Monday, January 16, 2012

Can I be queer here?

My mother came to visit New York for 3 days.

She stayed in my apartment. An apartment which I can now say, without a doubt, is big enough for exactly 1 person, the person that first person is dating, and maybe 3 other friends if they all want to come hang out and are bringing booze.

My apartment is not big enough for me and my mother.

There were many frustrating things about her visit, but the one I'll talk about here is that I hid things before she arrived.  Gay things.

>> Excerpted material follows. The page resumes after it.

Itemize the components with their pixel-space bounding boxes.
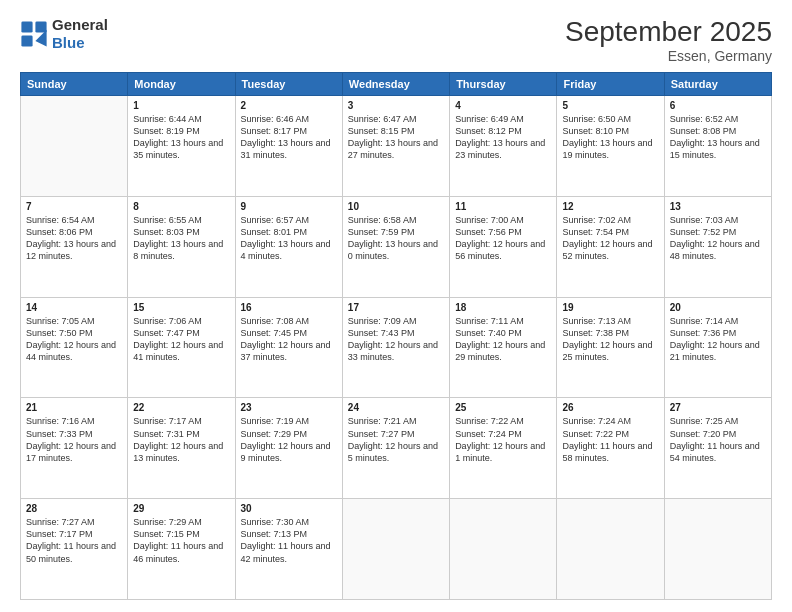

I hid Season 1 of the L Word that I'm borrowing from a friend. I hid my copy of The Ethical Slut that I was given by a girl I dated for awhile and keep in the bathroom for light reading. I hid my "Can I be queer here?" bumper sticker that I keep pinned up on my bulletin board.  I hid my rainbow wrist band that I bought and wore proudly at my first Pride last summer.

I feel really sad that I hid things.  I shouldn't have to hide things.  Would she have even noticed? It's hard to say, really, since the rule in my family is "Don't say it," if the "it" in question might make anyone uncomfortable in the least. So, if she had seen my queer bumper sticker, she wouldn't have asked about it.  Wondered? Maybe. Asked? No.

Which probably would have hurt even more than whatever will actually happen when I come out to them.

Whenever that is...

1 comment:

  1. So glad you survived. No you shouldn't have to hide, but you need to come out to her in your own time and own way. You will get there.